カリフォルニアはアメリカで最もアクセシビリティが高い州です。州法によって、ADA(障害を持つアメリカ人法)よりもさらに積極的に推進を行っています。
視覚障害者のための音声ガイドが様々な場所に設置されているサンフランシスコ市で体験してきました。
サンフランシスコの音声ガイドは、トーキングサインというシステムです。(ルイジアナ州トーキングサインズ社製)
利用者が持つレシーバーと建物などに取り付ける赤外線送信機からなる。
利用者はレシーバーを左右にスキャンするように振る。建物に設置された送信機からの赤外線を受信し、レシーバーから音声メッセージが流れる。

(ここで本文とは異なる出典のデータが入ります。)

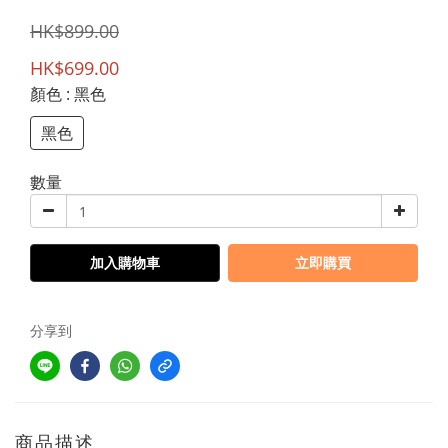
HK$899.00
HK$699.00
顏色
: 黑色
黑色
數量
加入購物車
立即購買
分享到
商品描述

現地を見て感じた事は、この音声ガイドの設置計画が綿密な検討をし実施されたということである。
これは利用者のニーズを十分に把握した設計側の成果である。音声ガイドはただ単に地点名を音声で知らせるのでは十分に機能を発揮しない。
室名表示だけをつければ目的地に到着できるわけではないことは、ビジュアルなサイン計画と同様である。
音声案内はサイン計画とは別個に検討がなされるのが日本の現状であるが、両者とも案内・誘導計画であり筋道のたてかたや考え方は同質と実感した。
またこれまでビジュアルなサイン計画に携わっている者としては、地点を示すだけではなく、建物全体を把握するための全館案内サイン(音声や触図)や誘導音声ガイドとの連係の重要性を感じた。
わが国では音声案内の試みはまだ始動期である。視覚障害者が音や光によってどのように周辺状況を認知するかを十分に理解し、細やかな検討が必要である。